When the Danish paper Jyllands-Posten first published the drawings purported to be Prophet Muhammed, it was an errant act that was disrespectful of not only Muslims but G-d fearing people of any faith. This publication risked opening wounds and instigating bad feelings between members of our human family. Nonetheless, as Muslims and people of faith we have to answer to a higher calling.

Any depiction attempting to portray Prophet Muhammed is wrong. When the picture displays a bomb with a lit fuse in his turban the depiction is even worse. Still as intelligent people an emotional and violent reaction is wrong.

Where is the wise voice of Islamic leadership and scholarship on this issue? Where is the mind of reason in this matter? Everyone knows that the Prophet Muhammed forbade his picture to be drawn because he did not want his image worshipped and adored. In opposition to having his portrait drawn he ordered his followers “to not make the same mistake with me that the followers of Christ Jesus made with him.” But where are the voices of reason around the Muslim world?

Sadly, it has been reported that in retaliation some Muslims are encouraging Muslims to enter into a Holocaust caricature contest. This is not within the keeping of Islamic teachings, etiquettes or decorum. To even suggest having a “Holocaust caricature” contest is at best childish and even worse fuel on an un-Islamic emotion fire of violence and hate.
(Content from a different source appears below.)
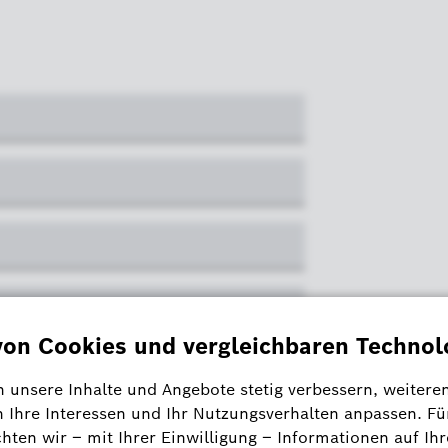
direkter Ansprechpartner
*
Imam W. Deen Mohammed speaking on the community of man stated, “The Muslim is obligated to recognize his responsibility to all the communities of man. He cannot forget that in promoting his own cause, he has to have a healthy regard for the destiny of other people. He must also contribute to the worthwhile and noble endeavors of others. He is to support, compliment, congratulate and feel happy about the progress of other people who are not of his religion. This kind of attitude is healthy for anybody, and it is an obligation for the Muslim.”

Allah instructs the believers in the Holy Qur’an that we should be of “Those who avoid the greater crimes and shameful deeds, and, when they are angry even then forgive” [Sura (chapter) 42: Ayat (verse) 37]. According to the above Qur’anic verse instead of Muslims displaying anger they should, as Prophet Muhammed would do, be seeking means for forgiveness.
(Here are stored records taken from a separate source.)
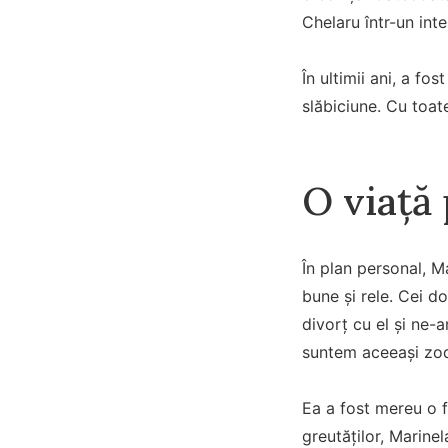
Chelaru într-un int
În ultimii ani, a fo
slăbiciune. Cu toat
O viață 
În plan personal, Ma
bune și rele. Cei d
divorț cu el și ne-
suntem aceeași zodie
Ea a fost mereu o f
greutăților, Marinel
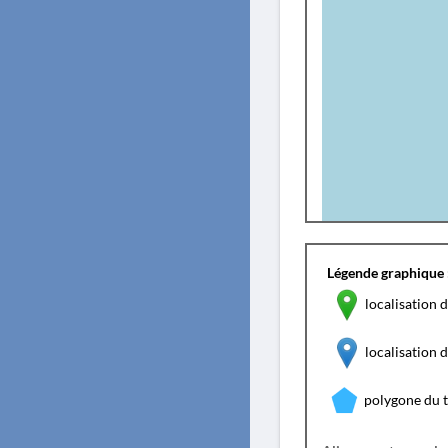
Légende graphique 
localisation d
localisation
polygone du 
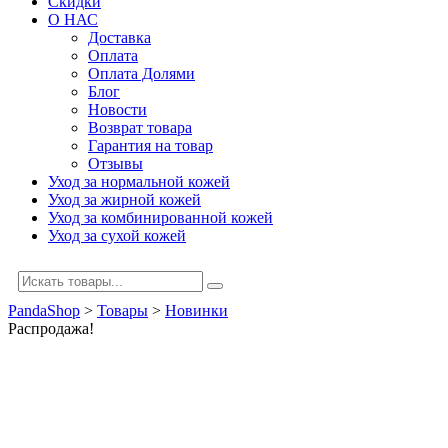
Скидки
О НАС
Доставка
Оплата
Оплата Долями
Блог
Новости
Возврат товара
Гарантия на товар
Отзывы
Уход за нормальной кожей
Уход за жирной кожей
Уход за комбинированной кожей
Уход за сухой кожей
PandaShop
>
Товары
>
Новинки
Распродажа!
One claim that every Muslim is quick to make is the importance of obeying and adhering to the life exemplified by Prophet Muhammed. As he ate, Muslims readily eat. As he governed, Muslims likewise govern. As Prophet Muhammed prayed, washed and called upon their G-d, all Muslims love to claim that they follow his example. Therefore, as Prophet Muhammed would forgive, have sympathy and help the poor all Muslims should readily do the same.

The popular acronym WWJD (What Would Jesus Do) that serves to remind Christians to be Christ-like serves a similar role as the collection of hadiths that record how Prophet Muhammed lived, what and how he performed his daily task and what he said and how he imported his words.

Even with our strong Islamic stance against pictures and images of our dearly beloved Prophet, can we as followers of Muhammed find anything in his exemplary life or in the Holy Qur’an that condones the emotional and violent reactions that we are witnessing in the news that are being carried out by Muslims? The answer is an emphatic NO!

Prophet Muhammed faced great opposition from his enemies. Some rulers with whom he sought out to establish treaties with would not recognize Muhammed’s title as “Messenger of Allah” even though they accepted 100% the terms of the treaty. As these rulers signed their names to the treaty, they would scratch out Muhammed’s title of “Messenger of Allah.” When the ambassadors returned with the altered treaty Prophet Muhammed did not get angry or upset; instead he accepted the treaty as altered.

We pray that Muslims will remember Prophet Muhammed as we encounter such errant depictions of Islam and our beloved Prophet and that we remember that Allah has ordered us to forgive, even when we are angry.

It is at this time that we as Muslims need to remember one of the strongest messages that Prophet Muhammed ever related to his companions, words that he repeated three times, “Do not become angry.”